Woody Creek gas line route still unclear | AspenTimes.com

Woody Creek gas line route still unclear

A truck drives up McLain Flats in April. Black Hills wants to install 2½ miles of 6-inch gas line under and along McLain Flats Road from the triangle intersection of Smith Way, McLain Flats and Upper River Road in Woody Creek to Trentaz Drive.
Anna Stonehouse/The Aspen Times file

Construction of a new gas line along McLain Flats Road will begin soon, though it will start on the Aspen side to provide time for a possibly less impactful route on the Woody Creek end.

The temporary solution was reached Tuesday morning at a Pitkin Board of County Commissioners meeting after a Black Hills Energy representative proposed a last-minute route change that avoids the project’s most difficult section.

Black Hills has been working on installing a backup gas line into Aspen since 2005 and wants to complete the fourth and final stage of it this summer.

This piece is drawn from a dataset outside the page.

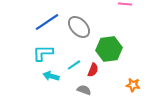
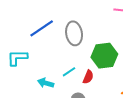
gray ellipse: (79, 27) -> (74, 33), turned 35
cyan L-shape: (43, 53) -> (17, 58), moved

That final stage runs from the “Y” intersection of Smith Way, Upper River Road and McLain Flats Road in Woody Creek to Trentaz Drive along McLain Flats on its way toward Cemetery Lane and Aspen.

As a utility, Black Hills has the right under Colorado law to use the road right-of-way to install the gas line. The company is waiting for Pitkin County to issue the permit for the work, which is scheduled to last from later this month until October and will drop McLain Flats Road to one lane for much of that time.

Woody Creek Caucus members, however, have suggested using the Rio Grande Trail for some of the pipeline’s route into Aspen as a way to shorten the project’s traffic impacts. Black Hills attempted to make that work, but could not because the pipeline would have to be routed back up to McLain Flats across a piece of property with an easement forbidding such a use, Pitkin County Manager Jon Peacock said Tuesday.

That appeared to seal McLain Flats as the project’s go-to route Tuesday, until a Black Hills project supervisor offered a third alternative. Cliff Dick said the company might be able to move its pressure-regulation station from Jaffee Park to the Rio Grande Trail east of the “Y” intersection, then run the pipeline down the trail until it crosses McLain Flats.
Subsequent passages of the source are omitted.